Quick Start with Podman
To run Arize Phoenix in the foreground (interactive mode, automatically removed on exit):
podman run --rm -it --name phoenix \
-p 6006:6006 -p 4317:4317 -p 4318:4318 \
docker.io/arizeai/phoenix:latest
Alternatively, to run it in the background (detached mode):
podman run -d --name phoenix \
-p 6006:6006 -p 4317:4317 -p 4318:4318 \
docker.io/arizeai/phoenix:latest
Once running, configure Lemonade to point to the local Phoenix OTLP endpoint:
lemonade config set telemetry.enabled=true \
telemetry.otlp.endpoint=http://localhost:4318/v1/traces \
telemetry.otlp.semantics='["openinference"]'
http://localhost:6006 in your browser to inspect trace flows.
2. Cloud Observability (SaaS APM)
If you use a cloud-hosted observability provider (such as Honeycomb, Datadog, or New Relic), you can configure Lemonade to stream trace data directly over HTTPS without running local collectors.

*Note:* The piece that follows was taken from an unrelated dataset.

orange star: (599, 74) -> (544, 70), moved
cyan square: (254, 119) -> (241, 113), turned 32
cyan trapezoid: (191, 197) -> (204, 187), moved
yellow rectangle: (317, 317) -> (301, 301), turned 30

Example: Direct-to-Honeycomb
To send trace details to Honeycomb (using otel_genai semantics):
lemonade config set telemetry.enabled=true \
telemetry.otlp.endpoint=https://api.honeycomb.io/v1/traces \
telemetry.otlp.semantics='["otel_genai"]' \
telemetry.otlp.headers='{"x-honeycomb-team": "YOUR_API_KEY"}'
Privacy & Redaction
By default, Lemonade captures prompts, completions, and reasoning content in span attributes to allow full evaluation and debugging.
If you are running in a privacy-sensitive environment, redact this content from outgoing telemetry payloads:
# Redact inputs, outputs, and reasoning steps
lemonade config set telemetry.hide_inputs=true \
telemetry.hide_outputs=true \
telemetry.hide_thinking=true
When redacted, metadata (tokens, latency, model names, status codes) is still reported, but the actual text payloads are replaced with empty values.